Right now, the Mississippi Delta appears to have everything a white-fronted goose needs, according to Gunn.

“Once they imprint and they’ve got plenty of places to rest and plenty of places to feed, they’re going to come back,” Gunn said. “But it’s harder to hunt in Mississippi. It’s harder to hide and harder to get the decoys out. Sometimes you can’t walk out there or drive a wheeler or Ranger out there. That gumbo makes it impossible.

“And there’s no cover in the Mississippi Delta. The geese want to be in the middle of the field. They don’t want to be up against any trees, so you have to figure out a way to hide. Hide is No. 1. If you can’t call or don’t have any decoys, you can still hide in the flyway and pass-shoot them.”

When it comes to building a blind, Gunn said it’s imperative to have the blind profile as low as possible. He also prefers Johnson grass for blind-building material.

“If you can get in a ditch in the middle of the field and build a blind, that’s the perfect spot,” he said. “Layout blinds are good, but you’ve got to have cover to be hidden.”

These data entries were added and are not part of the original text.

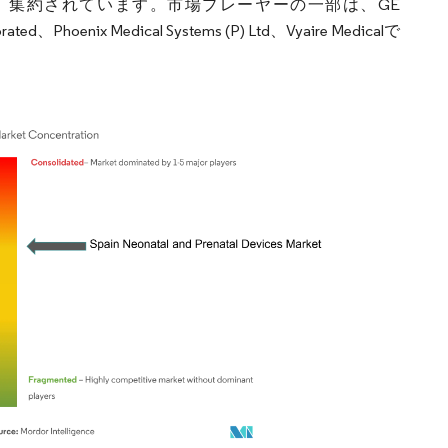
、集約されています。市場プレーヤーの一部は、GE
ted、Phoenix Medical Systems (P) Ltd、Vyaire Medicalで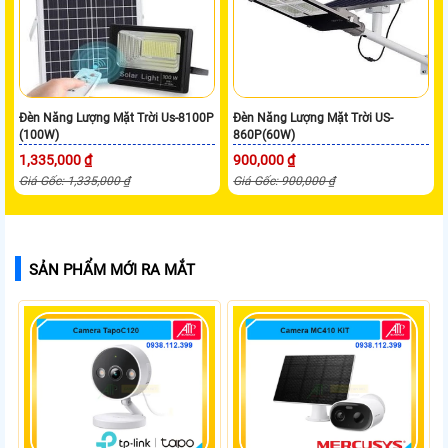
Đèn Năng Lượng Mặt Trời Us-8100P
Đèn Năng Lượng Mặt Trời US-
(100W)
860P(60W)
1,335,000 ₫
900,000 ₫
Giá Gốc: 1,335,000 ₫
Giá Gốc: 900,000 ₫
SẢN PHẨM MỚI RA MẮT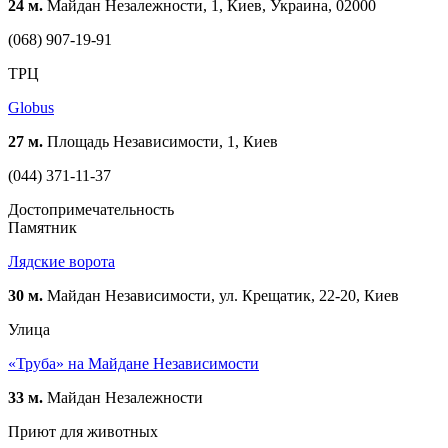
24 м.
Майдан Незалежности, 1, Киев, Украина, 02000
(068) 907-19-91
ТРЦ
Globus
27 м.
Площадь Независимости, 1, Киев
(044) 371-11-37
Достопримечательность
Памятник
Лядские ворота
30 м.
Майдан Независимости, ул. Крещатик, 22-20, Киев
Улица
«Труба» на Майдане Независимости
33 м.
Майдан Незалежности
Приют для животных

Gunn said if the geese are flaring, it’s easy to tell if they are decoy shy or blind shy.

“If they’re flaring further out, they’re flaring off the decoys,” he said. “If they flare when they’re closer, they’re flaring off movement in the blind. If the decoys are shiny because of moisture, they’re going to flare at 100 to 150 yards. There’s nothing you can do about that. You just have to wait for the decoys to dry off.

“There’s no need to set out a decoy until after sunrise because the geese aren’t going to fly. The first flight will last until about 9 o’clock. The second flight starts just before noon and lasts until about 3 p.m. I might hunt a little later than that, but I don’t ever shoot the roost.”

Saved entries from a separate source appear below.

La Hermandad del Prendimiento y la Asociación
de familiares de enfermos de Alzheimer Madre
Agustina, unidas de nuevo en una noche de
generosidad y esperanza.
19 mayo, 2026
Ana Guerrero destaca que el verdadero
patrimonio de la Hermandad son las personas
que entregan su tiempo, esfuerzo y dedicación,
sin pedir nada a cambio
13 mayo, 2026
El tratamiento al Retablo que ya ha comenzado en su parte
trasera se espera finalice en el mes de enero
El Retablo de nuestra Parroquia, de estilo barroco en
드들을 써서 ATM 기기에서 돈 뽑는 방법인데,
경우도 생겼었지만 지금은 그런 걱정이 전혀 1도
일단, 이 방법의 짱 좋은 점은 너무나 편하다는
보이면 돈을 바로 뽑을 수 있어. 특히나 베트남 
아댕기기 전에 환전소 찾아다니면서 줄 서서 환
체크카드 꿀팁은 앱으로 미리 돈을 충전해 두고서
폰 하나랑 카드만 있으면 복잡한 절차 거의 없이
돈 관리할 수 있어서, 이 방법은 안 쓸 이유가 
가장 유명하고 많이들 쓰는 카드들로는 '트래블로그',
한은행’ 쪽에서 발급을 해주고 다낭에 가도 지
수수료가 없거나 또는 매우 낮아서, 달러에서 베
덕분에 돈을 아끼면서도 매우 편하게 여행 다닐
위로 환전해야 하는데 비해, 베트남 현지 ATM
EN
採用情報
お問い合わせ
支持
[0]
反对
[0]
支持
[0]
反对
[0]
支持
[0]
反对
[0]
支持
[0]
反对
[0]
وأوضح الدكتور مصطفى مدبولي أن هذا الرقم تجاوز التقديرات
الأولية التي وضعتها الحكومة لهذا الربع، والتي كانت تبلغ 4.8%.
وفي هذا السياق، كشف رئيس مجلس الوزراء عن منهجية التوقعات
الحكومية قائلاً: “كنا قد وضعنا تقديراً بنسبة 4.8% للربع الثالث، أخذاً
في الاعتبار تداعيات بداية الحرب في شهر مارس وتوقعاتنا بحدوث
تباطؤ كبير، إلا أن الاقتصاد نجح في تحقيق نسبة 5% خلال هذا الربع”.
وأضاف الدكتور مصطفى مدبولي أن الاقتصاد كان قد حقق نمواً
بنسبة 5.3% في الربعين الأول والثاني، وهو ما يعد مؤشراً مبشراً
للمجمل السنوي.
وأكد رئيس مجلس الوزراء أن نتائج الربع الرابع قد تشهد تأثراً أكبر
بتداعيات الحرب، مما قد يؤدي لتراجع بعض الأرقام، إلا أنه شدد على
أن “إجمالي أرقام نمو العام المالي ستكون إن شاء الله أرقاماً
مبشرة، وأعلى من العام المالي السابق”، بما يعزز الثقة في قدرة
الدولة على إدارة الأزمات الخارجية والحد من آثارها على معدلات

Gunn sets his decoys in family groups of three to five to seven. A scattered set used for duck spreads are not natural to the geese and will cause them to shy away.

“Sometimes late in the season, we’ll get down to three decoys,” he said. “With the February season this year, these geese will have been shot at from Canada on down, so it’s going to be one, two or three decoys with minimal calling and being very well hidden. And you hope for wind and blue skies; you want sunshine. The less clouds the better.”

When it comes to calling, Gunn said it’s basically duck calling with a different call, but he never lets up on the specklebellies.

“Specks are very callable,” Gunn said. “They’re like mallards. You don’t have to be where they’re going, like snow geese and Canadas. You can pull specklebellies off their travel route a little. If you can hear them, they can hear you. Call to them and get a conversation going.

“Once I get them talking to me, I just answer back. When I get them several hundred yards away, I’ll really lay it on, trying to get them excited. If they’re excited and happy, you be excited and happy. When they get closer, I call sparingly into the decoys. I always call them into the decoys. If you let them finish on their own, nine times out of 10, they’re going to go past your decoys or land short of your decoys where you can’t shoot them, depending on what the wind is doing. Call them until somebody is pulling the trigger.”

The liberal season dates and bag limit also make Delta hunting attractive with a daily bag of three white-fronted geese and a possession limit of nine. The season is significantly different from last year, which ran straight through to Jan. 31. States had the option to hunt in February 2017, and Mississippi decided to give it a try.